Mixtape by Moneybagg Yo and YoungBoy Never Broke Again
- Released: November 16, 2017
- Recorded: 2017
- Genre: Hip hop
- Length: 43:07
- Label: Never Broke Again; Bread Gang Entertainment; Collective Music Group; Atlantic Records; Interscope Records; N-Less Entertainment;

Moneybagg Yo chronology
| Federal 3X (2017) | Fed Baby's (2017) | 2 Heartless (2018) |

YoungBoy Never Broke Again chronology
| Ain’t Too Long (2017) | Fed Baby's (2017) | Until Death Call My Name (2018) |

= Fed Baby's =

2017 mixtape by MoneyBagg Yo and YoungBoy Never Broke Again

Fed Baby's is a collaborative mixtape between rappers Moneybagg Yo and YoungBoy Never Broke Again. It was released on November 16, 2017, through Never Broke Again, Bread Gang Entertainment, Collective Music Group, Atlantic Records, Interscope Records and N-Less Entertainment. The mixtape includes two features from Young Thug and Quavo.

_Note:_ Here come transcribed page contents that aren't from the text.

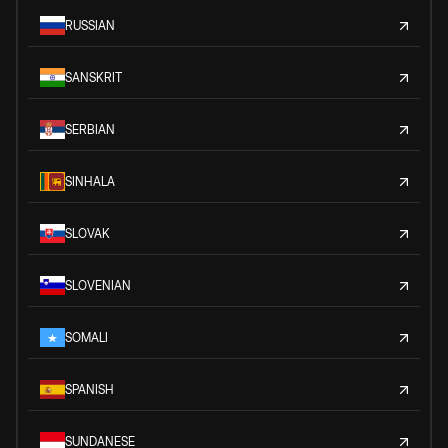
RUSSIAN
SANSKRIT
SERBIAN
SINHALA
SLOVAK
SLOVENIAN
SOMALI
SPANISH
SUNDANESE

The day after the mixtape was released, YoungBoy dissed Moneybagg Yo in a video posted to Instagram, saying: "Fuck that tape! And I want smoke, bitch I ain't playin'".

The mixtape later debuted at number 21 on the US Billboard 200.

== Track listing ==

| No. | Title | Producers | Length |
|---|---|---|---|
| 1. | "Change Partners" | Poohbeatz; Go Grizzly; | 3:14 |
| 2. | "Preliminary Hearing" | Mike Laury; Dubba-AA; | 3:01 |
| 3. | "Mandatory Drug Test" (Moneybagg Yo featuring Young Thug) | Javar Rockamore; Stonii; | 3:33 |
| 4. | "Collateral Damage" | DJ Swift | 2:57 |
| 5. | "Character Witness" | Southside | 2:28 |
| 6. | "Plea Deal" | DJ Swift; Dubba-AA; | 3:12 |
| 7. | "Contempt Of Court" | DJ Chose | 2:35 |
| 8. | "Judgement" (MoneyBagg Yo) | DJ Swift; Dubba-AA; | 3:35 |
| 9. | "Pleading The Fifth" (featuring Quavo) | Da Honorable C.N.O.T.E.; Bobby Kritical; | 3:14 |
| 10. | "Tampering With Evidence" (YoungBoy Never Broke Again) | Dubba-AA; DJ Swift; | 2:15 |
| 11. | "Acquittal" | June James | 3:11 |
| 12. | "Appeal" (MoneyBagg Yo) | DJ Swift; Dubba-AA; | 3:25 |
| 13. | "Homicide" | DMacTooBangin | 2:53 |
| 14. | "Prime Suspect" | June James | 3:34 |
| Total length: |  |  | 43:07 |

== Charts ==

| Chart (2017) | Peak position |
|---|---|
| US Billboard 200 | 21 |
| US Top R&B/Hip-Hop Albums (Billboard) | 9 |
| US Top Rap Albums (Billboard) | 7 |

== Certifications ==

Certifications for Fed Baby's
| Region | Certification | Certified units/sales |
| United States (RIAA) | Gold | 500,000^{‡} |
^{‡} Sales+streaming figures based on certification alone.